★★★☆☆
Review by John Gibson Venue 35. Assembly Hall – Main Hall.
With many performers boycotting or shortening their runs this year, the big four (Pleasance, Gilded Balloon, Underbelly and Assembly) will dominate more than usual. Arriving back from Glasgow (who have managed to close their entire city centre for a global cycling event with little disruption, whilst Edinburgh burns it’s memorial benches because ‘we just forgot’) this major Fringe show seemed like the perfect example of the future of the Fringe: After twenty-five minutes I realised that there had been nothing that could be considered material. In fact, to listen to the vast majority of Byrne’s act it would be hard to discern whether this was being performed in 2003 or 2023.
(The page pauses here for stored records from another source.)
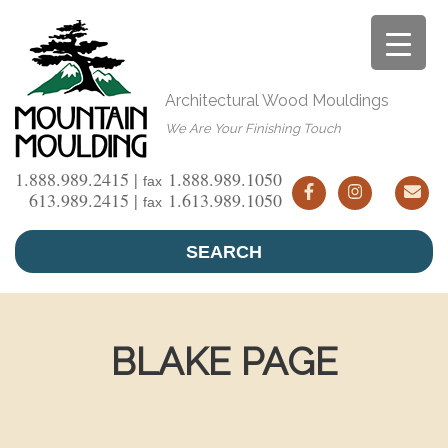
Skip
to
content
Architectural Wood Mouldings
We Are Your Finishing Touch
1.888.989.2415 |
1.888.989.1050
fax
613.989.2415 |
1.613.989.1050
fax
SEARCH
BLAKE PAGE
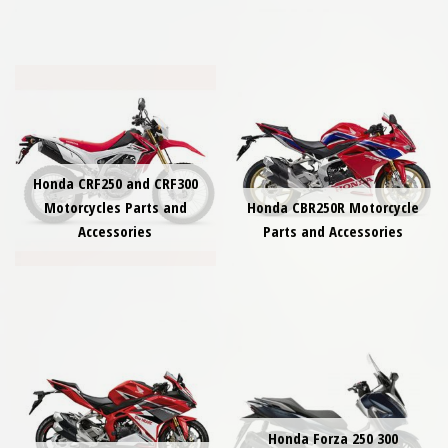
Honda CRF250 and CRF300
Motorcycles Parts and
Honda CBR250R Motorcycle
Accessories
Parts and Accessories
Honda Forza 250 300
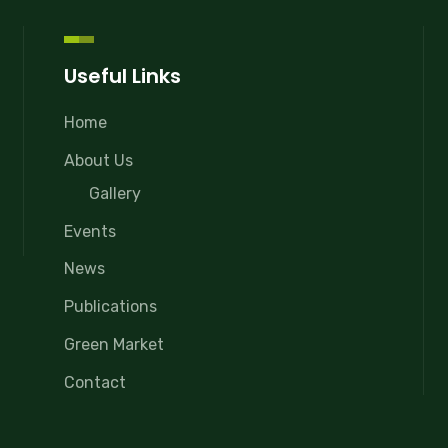
Useful Links
Home
About Us
Gallery
Events
News
Publications
Green Market
Contact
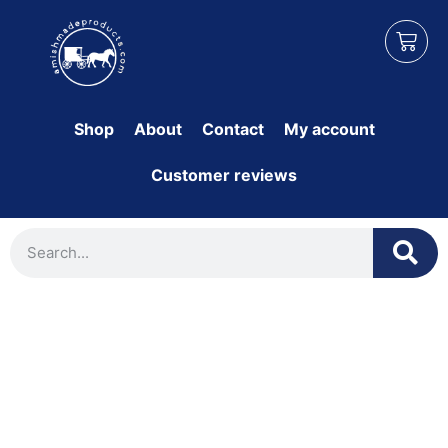
Shop
About
Contact
My account
Customer reviews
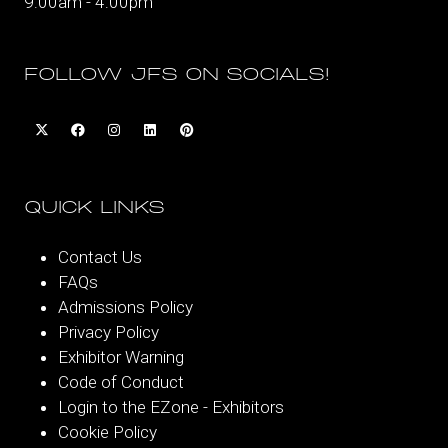
9:00am - 4:00pm
FOLLOW JFS ON SOCIALS!
QUICK LINKS
Contact Us
FAQs
Admissions Policy
Privacy Policy
Exhibitor Warning
Code of Conduct
Login to the EZone - Exhibitors
Cookie Policy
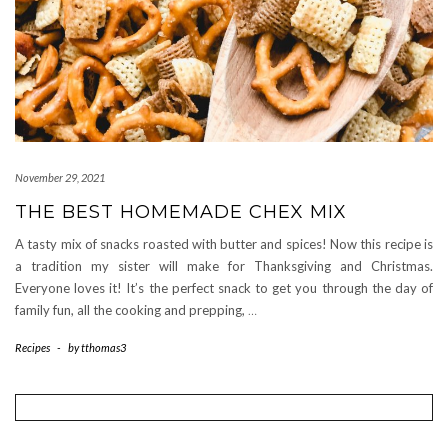
November 29, 2021
THE BEST HOMEMADE CHEX MIX
A tasty mix of snacks roasted with butter and spices! Now this recipe is
a tradition my sister will make for Thanksgiving and Christmas.
Everyone loves it! It’s the perfect snack to get you through the day of
family fun, all the cooking and prepping,
…
Recipes
-
by
tthomas3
‘Remember the eighties’ slideshow, replete with obligatory reference to the eccentric ex-Guinness employee dad, tends to stereotype large swathes of his audience, and there were many observations that caught such low-hanging fruit. Byrne is an agile performer who channels Billy Connolly style angry improvisations about rubbish audience responses, but is far more conventional and mainstream than his peers. Evidently, through his development he had some excellent career advice; forgoing the evolutionary approach to the art and treating stand-up as a product (which it most certainly is, at the highest level).
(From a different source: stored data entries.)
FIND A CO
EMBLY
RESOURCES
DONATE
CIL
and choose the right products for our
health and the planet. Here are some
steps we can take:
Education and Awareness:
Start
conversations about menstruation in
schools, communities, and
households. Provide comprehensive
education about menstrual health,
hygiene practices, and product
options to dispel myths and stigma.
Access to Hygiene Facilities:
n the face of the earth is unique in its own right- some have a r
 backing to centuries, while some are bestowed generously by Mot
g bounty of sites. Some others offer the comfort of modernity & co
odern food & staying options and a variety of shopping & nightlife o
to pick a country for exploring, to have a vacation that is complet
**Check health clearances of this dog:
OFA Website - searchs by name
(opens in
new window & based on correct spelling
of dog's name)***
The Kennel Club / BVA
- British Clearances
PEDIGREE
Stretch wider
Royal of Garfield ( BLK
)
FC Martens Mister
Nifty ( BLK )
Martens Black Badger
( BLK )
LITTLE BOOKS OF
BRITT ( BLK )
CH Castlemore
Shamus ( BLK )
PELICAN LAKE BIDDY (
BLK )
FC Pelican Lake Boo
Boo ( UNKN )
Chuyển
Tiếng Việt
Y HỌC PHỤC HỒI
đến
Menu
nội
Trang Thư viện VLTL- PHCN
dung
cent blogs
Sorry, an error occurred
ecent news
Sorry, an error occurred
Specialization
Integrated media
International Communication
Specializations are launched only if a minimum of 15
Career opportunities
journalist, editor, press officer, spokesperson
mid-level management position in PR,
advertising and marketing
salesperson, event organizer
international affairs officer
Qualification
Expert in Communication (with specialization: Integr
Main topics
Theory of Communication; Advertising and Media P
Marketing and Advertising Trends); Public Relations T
Then it happened: riffing on the news that the Scottish Parliament had followed Leinster House by removing Chinese cameras for fear of data compromise. Byrne did the obligatory Chinese voice for that part of the gag. If this had been necessary to make the joke funnier, then it could have been excused, but it wasn’t so it isn’t. Byrne then used the ‘the Irish have their accents ridiculed more than any other nation’ argument which baited the more ignorant elements of his easily pleased audience. This felt like a strangely pointless addition, and more skilled comics could have introduced the reaction of the Chinese listeners by commenting on the temptation to do the offensive voice. There was one lone voice jokingly (half-seriously) suggesting that this was racist. Byrne used that as the opportunity to introduce the irritating ‘Tales of The Unexpected’ backed singalong – “Cunt, cunt, cunt you are a cunt, cunt, cunt…” to silence the dissent.
The best joke he told was credited to his cardiologist, and this (given his recent health problems) would seem to be the place to dig for comedy gold, but Byrne is all about energy and positivity so the typical Fringe naval-gazing (I saw a show once about a comic recovering from a serious car crash which was like being at a family do) is absent.